Visiting Scholar/DAAD WISE Awardee at TU Dresden, Germany

May 2016 - July 2016

Joint project between Computer Vision Lab and Computer Graphics Lab, TU Dresden. Project involved visualization of Convolutional Neural Networks (CNNs) at a layer-level by particle rendering and developing a gradient-based importance measure for each filter in a CNN.

Research Intern at IISc Bangalore

May 2015 - July 2015

Project involved implementation of various learning algorithms using Theano in Python.Also, entropy-based calculations using information encoded in model weights were carried out.

Skills

Programming languages:

C, C++, CUDA, Python, Java, Assembly (ARM)

Software Packages:

MATLAB, Multisim, Electric VLSI, Spice, R, Minitab

Deep Learning Frameworks :

Tensorflow , Theano , Caffe, Chainer, PyTorch

Projects

Using Label Word Embeddings in Image Classification

Machine Learning and Data Mining Course

Project on using label semantics for Image Classification to train models robust to adversarial examples. Rather than using cross-entropy loss, loss function using word embedding-based representation of labels was devised with significant results on Fashion MNIST and CIFAR-10 datasets using shallow networks.

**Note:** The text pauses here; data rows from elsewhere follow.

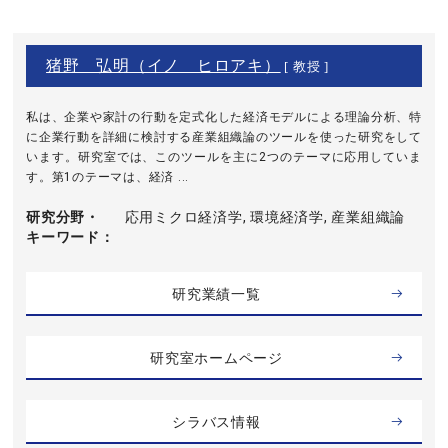
猪野 弘明（イノ ヒロアキ）
[ 教授 ]
私は、企業や家計の行動を定式化した経済モデルによる理論分析、特
に企業行動を詳細に検討する産業組織論のツールを使った研究をして
います。研究室では、このツールを主に2つのテーマに応用していま
す。第1のテーマは、経済 ...
研究分野・
応用ミクロ経済学, 環境経済学, 産業組織論
キーワード
研究業績一覧
研究室ホームページ
シラバス情報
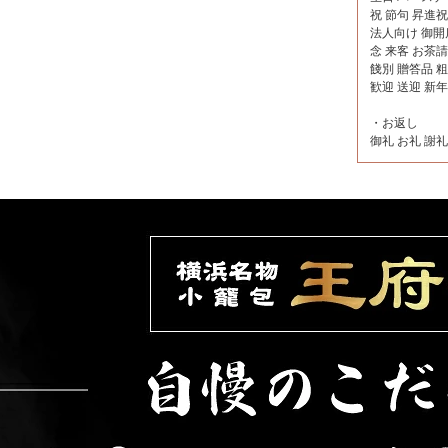
祝 節句 昇進
法人向け 御開
念 来客 お茶請
餞別 贈答品 
歓迎 送迎 新
・お返し
御礼 お礼 謝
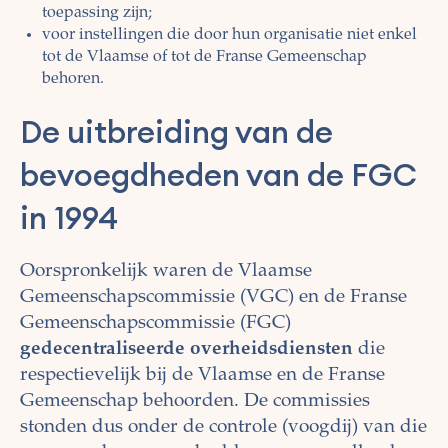
toepassing zijn;
voor instellingen die door hun organisatie niet enkel
tot de Vlaamse of tot de Franse Gemeenschap
behoren.
De uitbreiding van de
bevoegdheden van de FGC
in 1994
Oorspronkelijk waren de Vlaamse
Gemeenschapscommissie (VGC) en de Franse
Gemeenschapscommissie (FGC)
gedecentraliseerde overheidsdiensten
die
respectievelijk bij de Vlaamse en de Franse
Gemeenschap behoorden. De commissies
stonden dus onder de controle (voogdij) van die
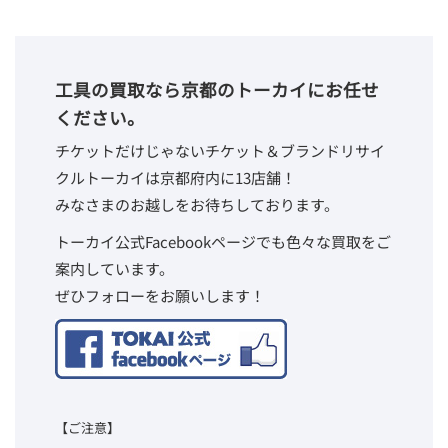
工具の買取なら京都のトーカイにお任せ
ください。
チケットだけじゃないチケット＆ブランドリサイ
クルトーカイは京都府内に13店舗！
みなさまのお越しをお待ちしております。
トーカイ公式Facebookページでも色々な買取をご
案内しています。
ぜひフォローをお願いします！
【ご注意】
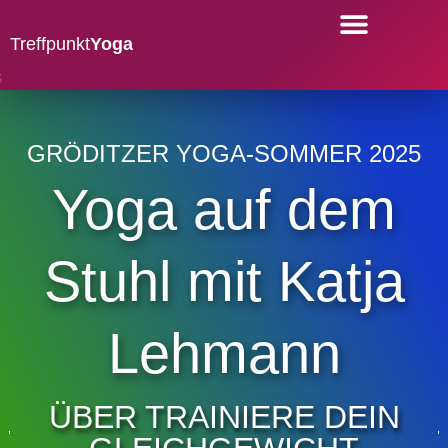
Treffpunkt
Yoga
YOGA-KURSE
GRÖDITZER YOGA-SOMMER 2025
Yoga auf dem
Stuhl mit Katja
Lehmann
ÜBER TRAINIERE DEIN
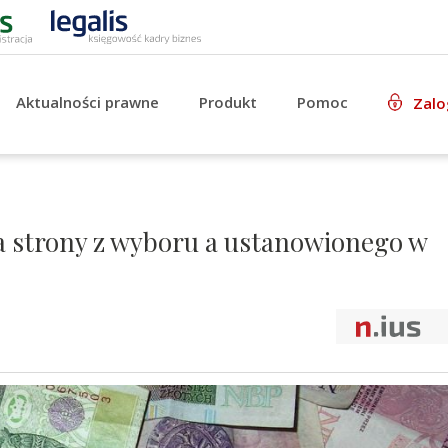
Aktualności prawne
Produkt
Pomoc
Zalo
 strony z wyboru a ustanowionego w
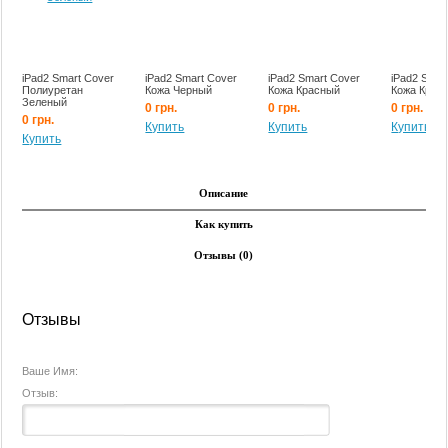
iPad2 Smart Cover
iPad2 Smart Cover
iPad2 Smart Cover
iPad2 Smar
Полиуретан
Кожа Черный
Кожа Красный
Кожа Крем
Зеленый
0 грн.
0 грн.
0 грн.
0 грн.
Купить
Купить
Купить
Купить
Описание
Как купить
Отзывы (0)
Отзывы
Ваше Имя:
Отзыв:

Multithreading vs Python GIL: A study

Parallel Computer Architecture and Programming

Project involved studying the effects of the Python Global Interpreter Lock on libraries commonly used for machine learning (NumPy and Scikit-learn) by profiling for concurrency, locks, hotspots of time etc. An adaptive way to set GIL check interval was introduced as a result of profiling.